L'exploit le plus retentissant de Franky Zapata avec son Flyboard Air reste sans conteste la traversée de la Manche. Le 25 juillet 2019, Franky Zapata tente pour la première fois de traverser la Manche sur son Flyboard Air, en écho à l'anniversaire de la première traversée de cette même mer en engin volant par le pilote français Louis Blériot, effectuée cent-dix ans auparavant. Au départ de Sangatte (Pas-de-Calais), cette première tentative se heurte à un problème technique lors de son ravitaillement en pleine mer. À cause du volume de carburant nécessaire pour effectuer cette traversée, le projet prévoyait une escale de ravitaillement à mi-chemin sur une plateforme située en mer, sur un bateau. Alors que Franky Zapata avait conçu un système permettant de se ravitailler en se maintenant en stationnaire à 3 mètres au-dessus de la plateforme, donc sans se poser, la préfecture maritime impose d'abord, pour des raisons de sécurité, que le pilote se pose sur la plateforme, puis autorise finalement un ravitaillement en plein vol le 23 juillet 2019, soit 48 heures avant le départ. Au cours de la tentative, dont la première partie sur environ 18 kilomètres ne rencontre aucun souci particulier, Zapata tente de se poser sur cette plateforme de mi-parcours. Cependant, à cause d'un mouvement à la surface des eaux trop important, celle-ci heurte au dernier moment le Flyboard Air, entraînant la chute de son inventeur dans l'eau. Heureusement, cet incident est survenu sans conséquences graves ni pour le pilote, ni pour l'engin. Lors de la conférence de presse qui se tient le même jour, Franky Zapata est revenu sur le déroulement de l'événement et a exprimé sa déception face à cette tentative avortée.

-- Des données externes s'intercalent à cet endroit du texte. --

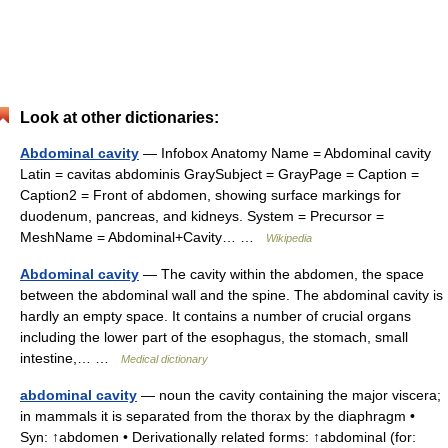
Look at other dictionaries:
Abdominal cavity
— Infobox Anatomy Name = Abdominal cavity
Latin = cavitas abdominis GraySubject = GrayPage = Caption =
Caption2 = Front of abdomen, showing surface markings for
duodenum, pancreas, and kidneys. System = Precursor =
MeshName = Abdominal+Cavity… …
Wikipedia
Abdominal cavity
— The cavity within the abdomen, the space
between the abdominal wall and the spine. The abdominal cavity is
hardly an empty space. It contains a number of crucial organs
including the lower part of the esophagus, the stomach, small
intestine,… …
Medical dictionary
abdominal cavity
— noun the cavity containing the major viscera;
in mammals it is separated from the thorax by the diaphragm •
Syn: ↑abdomen • Derivationally related forms: ↑abdominal (for:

L'histoire, toutefois, n'allait pas en rester là. Le 4 août 2019, vers 8h16 du matin, Franky Zapata réalise son rêve. Une nouvelle tentative est finalement effectuée, toujours au départ de Sangatte dans le Pas-de-Calais. Après l'escale de ravitaillement qui, cette fois-ci, se déroule sans problème particulier, Franky Zapata atterrit vers 8h40 à St Margaret's Bay au Royaume-Uni. Il parcourt ainsi une distance totale de 35 kilomètres en 22 minutes. Il atteint et maintient une vitesse de croisière de 160-170 km/h, information qu'il reçoit grâce à un indicateur sonore intégré dans son casque, en survolant la mer à 15-20 mètres d'altitude, avec une pointe à 70 mètres. Il a traversé la Manche sous le regard du monde entier l'été dernier. Si l'exploit est remarquable, beaucoup s'interrogent désormais sur l'utilité de cet engin. L'exposition médiatique dont a bénéficié le Flyboard Air devrait surtout permettre à Franky Zapata de promouvoir d’autres produits, destinés au grand public. Pourtant, l'inventeur marseillais a réaffirmé que le Flyboard Air ne serait pas commercialisé. Le Flyboard n’est pas un produit utilisable par l’armée et le commun des mortels, comme l'a précisé Franky Zapata dans une interview à France Info. Si certains s'imaginaient déjà faire leurs courses ou se rendre au travail en Flyboard, ils risquent donc d'être déçus.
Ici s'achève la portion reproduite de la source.